Last Winter's Snow
Author: Hans M Hirschi
Published: 6th April, 2017
Length: 69,000 words (232 pages) approx.
ISBN: Paperback ISBN: 9781786451217
eBook ISBN: 9781786451224
Genre: LGBT, History, Romance and Relationships, Political
This is the story of Nilas and how he navigates life, trying to reconcile being gay as well as being Sami. Set over several decades, we follow Nilas and his Swedish husband Casper, as they build a life amid the shallows of bigotry, discrimination, and the onset of the AIDS crisis.
Last Winter's Snow portrays recent LGBT history from a Swedish perspective, from the days when being gay was considered a 'mental disorder' to today's modern anti-discrimination legislation and the move toward equality. It's also the story of one couple and the ups and downs of everyday life in the face of changing rules and attitudes toward them and their relationship.
Last, not least, it's a book that celebrates the rich history and culture of the Sami and their land, Sápmi, as well as their ongoing struggle to achieve recognition and win back the right to self-determination over lands they've lived on for thousands of years.
Last Winter's Snow is Hans M Hirschi's first novel set almost entirely in Sweden, but it is the second time (after Fallen Angels of Karnataka) he takes his readers on a journey into the mountainous regions of Scandinavia in one of his acclaimed novels.
Last Winter's Snow is (for me) Hans M Hirschi's best novel to date, not because it is a wonderful love story (which it is), or because the characters are believable (they are), but because it's socially, culturally and politically important.
It's also the one I've enjoyed most, and I've spent quite some time trying to figure out why. I've read a lot of light fantasy as a means of escape, and I still like those kinds of books (and movies), where there is a clear disconnection from reality. It's pure escapism, and it has its place. There's no emotional impact, although that's also true of a lot of contemporary fiction.
Last Winter's Snow is no ordinary contemporary fiction. It's grounded in real cultural history - a history we are in danger of forgetting, and we MUST not forget.
I love the internet. I really do. I love having a camera on my phone, the ability to send letters to people without having to remember to take them to the post box, being able to communicate with my family and friends on a regular (though remote) basis. It's changed our lives for the better in so many ways, but it's not without its limitations and pitfalls. Social network newsfeeds move so fast we lose sight of what happened only moments ago, and we expect everything now-now-now. We choose who to follow, and we choose people like us, skewing our world view. Our photos, once lovingly stuck into hardcover albums and passed on as heirlooms, now exist in virtual folders in 'the cloud'.

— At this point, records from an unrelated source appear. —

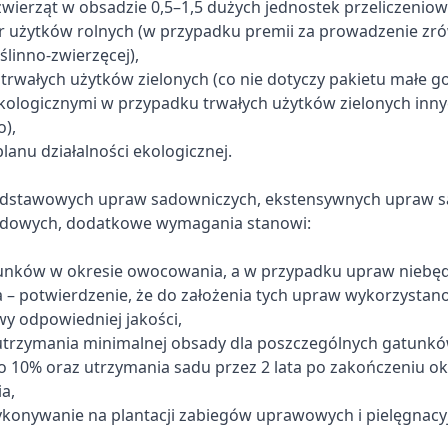
wierząt w obsadzie 0,5–1,5 dużych jednostek przeliczeniow
r użytków rolnych (w przypadku premii za prowadzenie z
ślinno-zwierzęcej),
trwałych użytków zielonych (co nie dotyczy pakietu małe 
ologicznymi w przypadku trwałych użytków zielonych inny
),
lanu działalności ekologicznej.
dstawowych upraw sadowniczych, ekstensywnych upraw s
odowych, dodatkowe wymagania stanowi:
nków w okresie owocowania, a w przypadku upraw niebęd
– potwierdzenie, że do założenia tych upraw wykorzystano
y odpowiedniej jakości,
trzymania minimalnej obsady dla poszczególnych gatunków
do 10% oraz utrzymania sadu przez 2 lata po zakończeniu o
a,
konywanie na plantacji zabiegów uprawowych i pielęgnacy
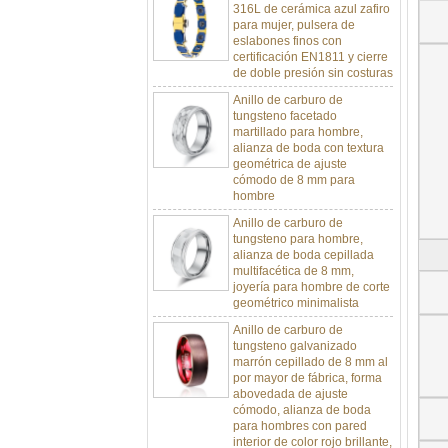
para mujer, pulsera de
eslabones finos con
certificación EN1811 y cierre
de doble presión sin costuras
Anillo de carburo de
tungsteno facetado
martillado para hombre,
alianza de boda con textura
geométrica de ajuste
cómodo de 8 mm para
hombre
Anillo de carburo de
tungsteno para hombre,
alianza de boda cepillada
multifacética de 8 mm,
joyería para hombre de corte
geométrico minimalista
Anillo de carburo de
tungsteno galvanizado
marrón cepillado de 8 mm al
por mayor de fábrica, forma
abovedada de ajuste
cómodo, alianza de boda
para hombres con pared
interior de color rojo brillante,
grabado láser interno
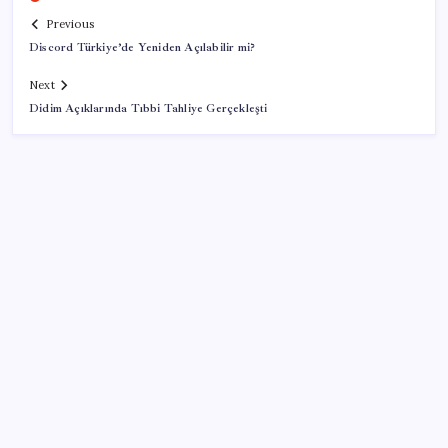
Previous
Discord Türkiye’de Yeniden Açılabilir mi?
Next
Didim Açıklarında Tıbbi Tahliye Gerçekleşti
SON YAZILAR
Zihin Okuyan Yapay Zeka Firması: Beynini Okutana
50 Dolar
BDDK’den yatırım araçlarına yeni çerçeve: Bireysel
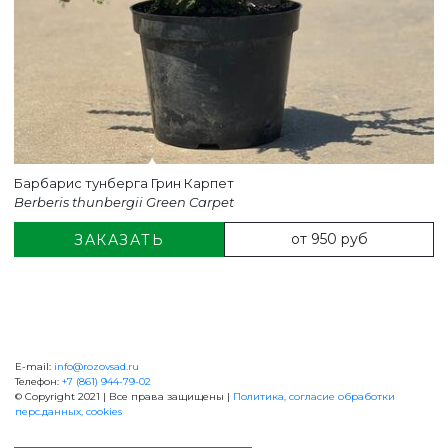
Барбарис тунберга Грин Карпет
Berberis thunbergii Green Carpet
от 950 руб
ЗАКАЗАТЬ
E-mail:
info@rozovsad.ru
+7 (861) 944-79-02
Телефон:
+7 (861) 944-79-02
© Copyright 2021 | Все права защищены |
Политика, согласие обработки
перс.данных, cookies
ОБРАТНАЯ СВЯЗЬ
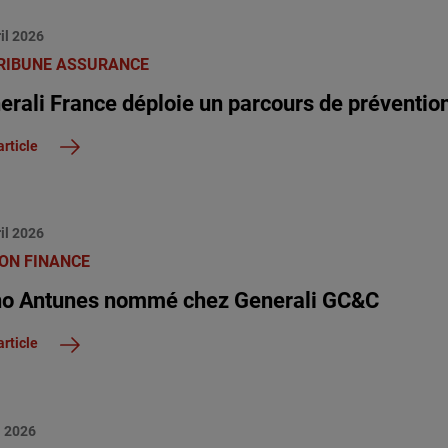
il 2026
RIBUNE ASSURANCE
erali France déploie un parcours de prévention
article
il 2026
ON FINANCE
o Antunes nommé chez Generali GC&C
article
l 2026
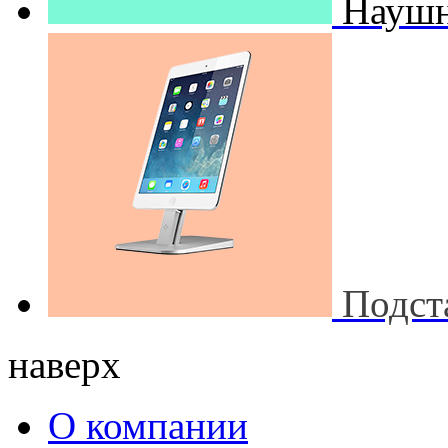
Наушн
Подст
наверх
О компании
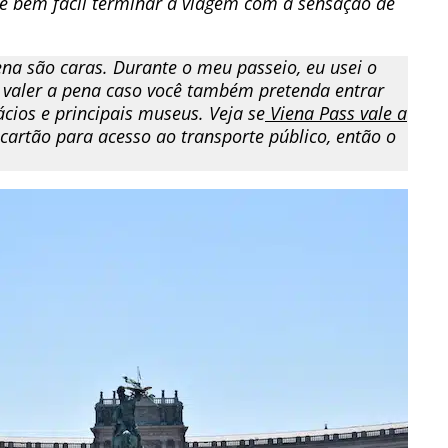
, é bem fácil terminar a viagem com a sensação de
na são caras. Durante o meu passeio, eu usei o
de valer a pena caso você também pretenda entrar
cios e principais museus. Veja se
Viena Pass vale a
artão para acesso ao transporte público, então o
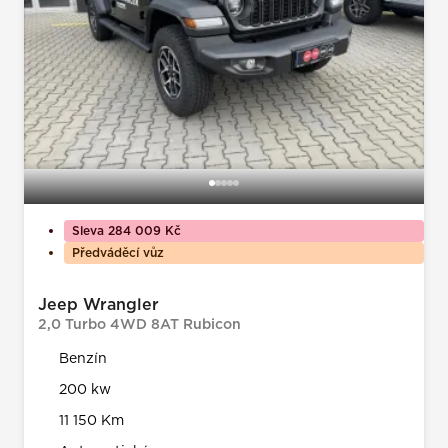
Sleva 284 009 Kč
Předváděcí vůz
Jeep Wrangler
2,0 Turbo 4WD 8AT Rubicon
Benzín
200 kw
11 150 Km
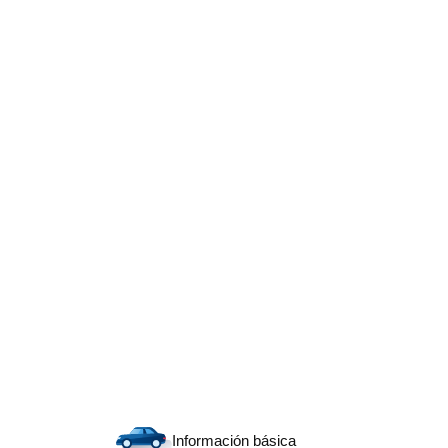
Información básica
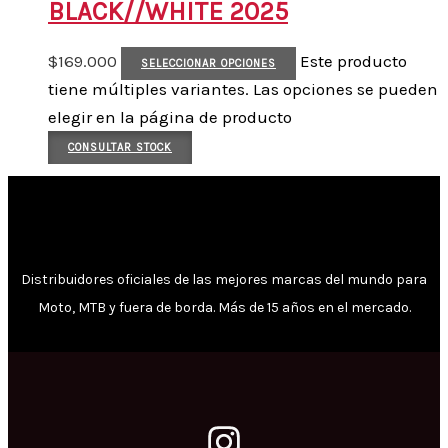
BLACK//WHITE 2025
$
169.000
Este producto
SELECCIONAR OPCIONES
tiene múltiples variantes. Las opciones se pueden
elegir en la página de producto
CONSULTAR STOCK
Distribuidores oficiales de las mejores marcas del mundo para
Moto, MTB y fuera de borda. Más de 15 años en el mercado.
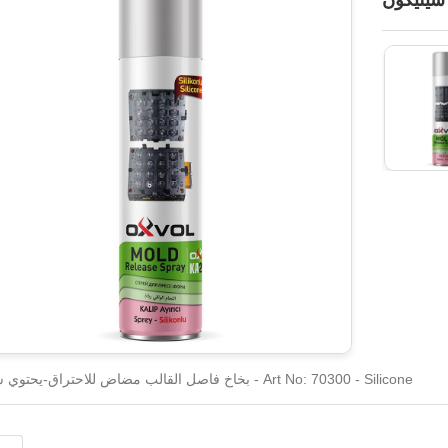
بخاخ فاصل القالب مضاض للاحتراق-يحتوي سيليكون - Art No: 70300 - Silicone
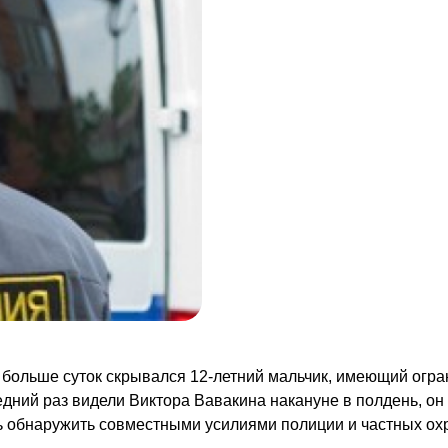
 больше суток скрывался 12-летний мальчик, имеющий огр
дний раз видели Виктора Вавакина накануне в полдень, он
ь обнаружить совместными усилиями полиции и частных ох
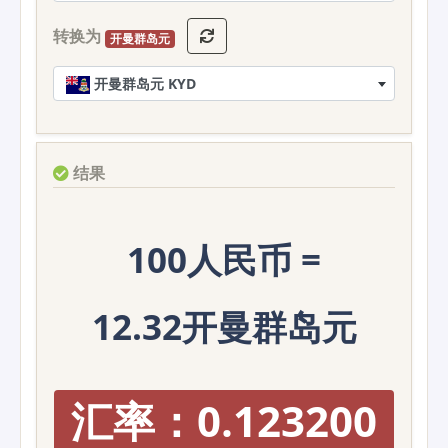
转换为
开曼群岛元
开曼群岛元 KYD
结果
100人民币 =
12.32开曼群岛元
汇率：0.123200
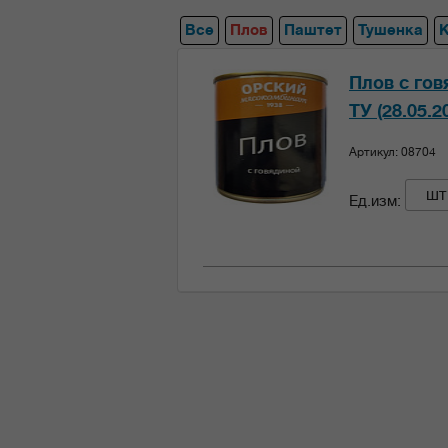
Все
Плов
Паштет
Тушенка
Плов с гов
ТУ (28.05.2
Артикул: 08704
шт
Ед.изм:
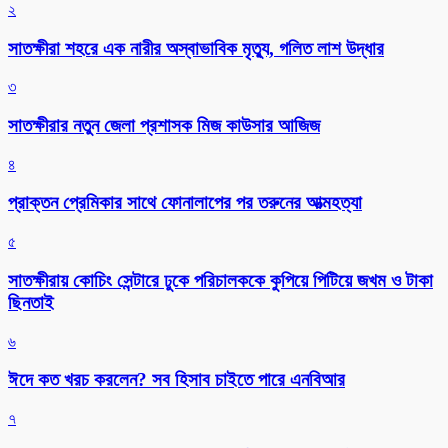
২
সাতক্ষীরা শহরে এক নারীর অস্বাভাবিক মৃত্যু, গলিত লাশ উদ্ধার
৩
সাতক্ষীরার নতুন জেলা প্রশাসক মিজ কাউসার আজিজ
৪
প্রাক্তন প্রেমিকার সাথে ফোনালাপের পর তরুনের আত্মহত্যা
৫
সাতক্ষীরায় কোচিং সেন্টারে ঢুকে পরিচালককে কুপিয়ে পিটিয়ে জখম ও টাকা
ছিনতাই
৬
ঈদে কত খরচ করলেন? সব হিসাব চাইতে পারে এনবিআর
৭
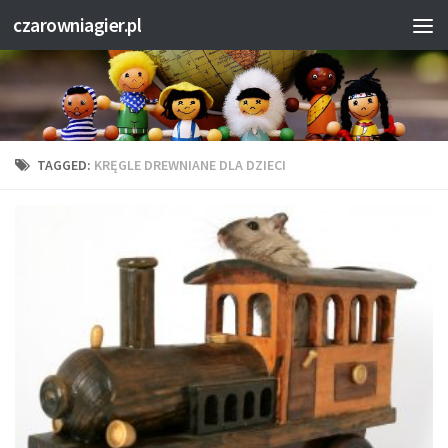
czarowniagier.pl
TAGGED:
KRĘGLE DREWNIANE DLA DZIECI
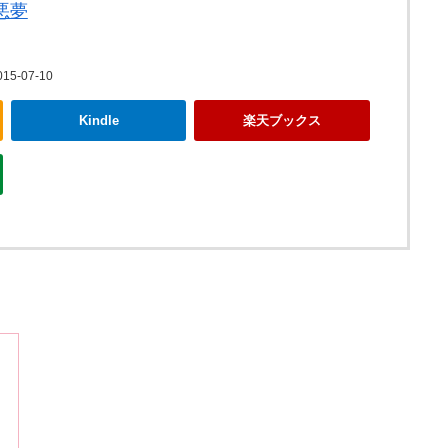
悪夢
5-07-10
Kindle
楽天ブックス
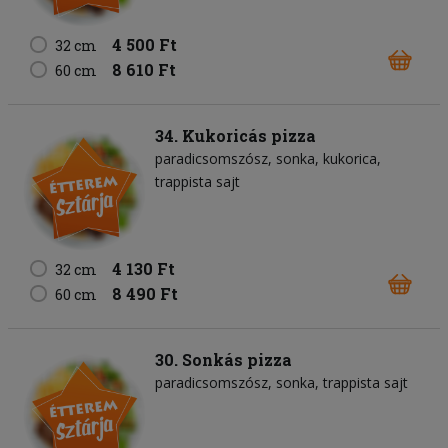
4 500 Ft
32 cm
8 610 Ft
60 cm
34. Kukoricás pizza
paradicsomszósz
sonka
kukorica
trappista sajt
4 130 Ft
32 cm
8 490 Ft
60 cm
30. Sonkás pizza
paradicsomszósz
sonka
trappista sajt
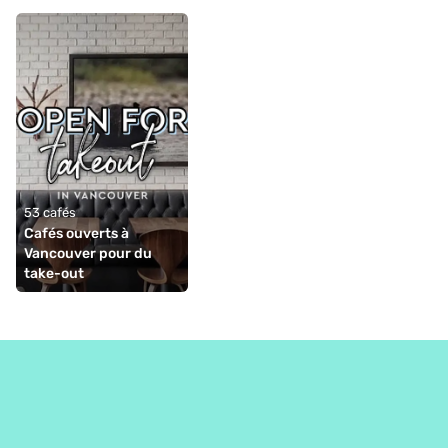
53 cafés
Cafés ouverts à 
Vancouver pour du 
take-out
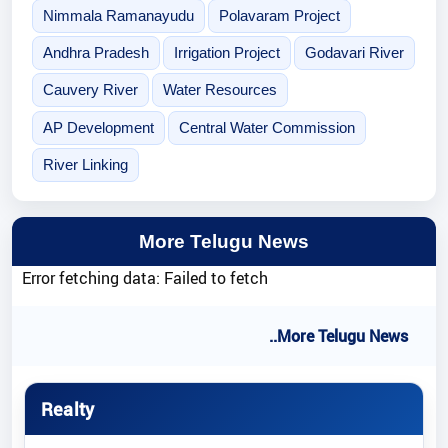
Nimmala Ramanayudu
Polavaram Project
Andhra Pradesh
Irrigation Project
Godavari River
Cauvery River
Water Resources
AP Development
Central Water Commission
River Linking
More Telugu News
Error fetching data: Failed to fetch
..More Telugu News
Realty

Moreover, we lose sight of what happened in the very recent past. In democratic societies, laws are constantly made and remade. The rights we've fought hard to secure are, in fact, never secure. The rapid pace of modern life obscures how hard we fought, and what it was like before - what it could be like again if we don't keep fighting and remain ever vigilant.
This is why books like Last Winter's Snow are so vital. Whilst Nilas and Casper are the product of the author's imagination, their story is a reality that is lived by many. It is a love story - of two men, and of Sápmi - but it is so much more. It is a document of historical significance, a permanent record to survive these transient times.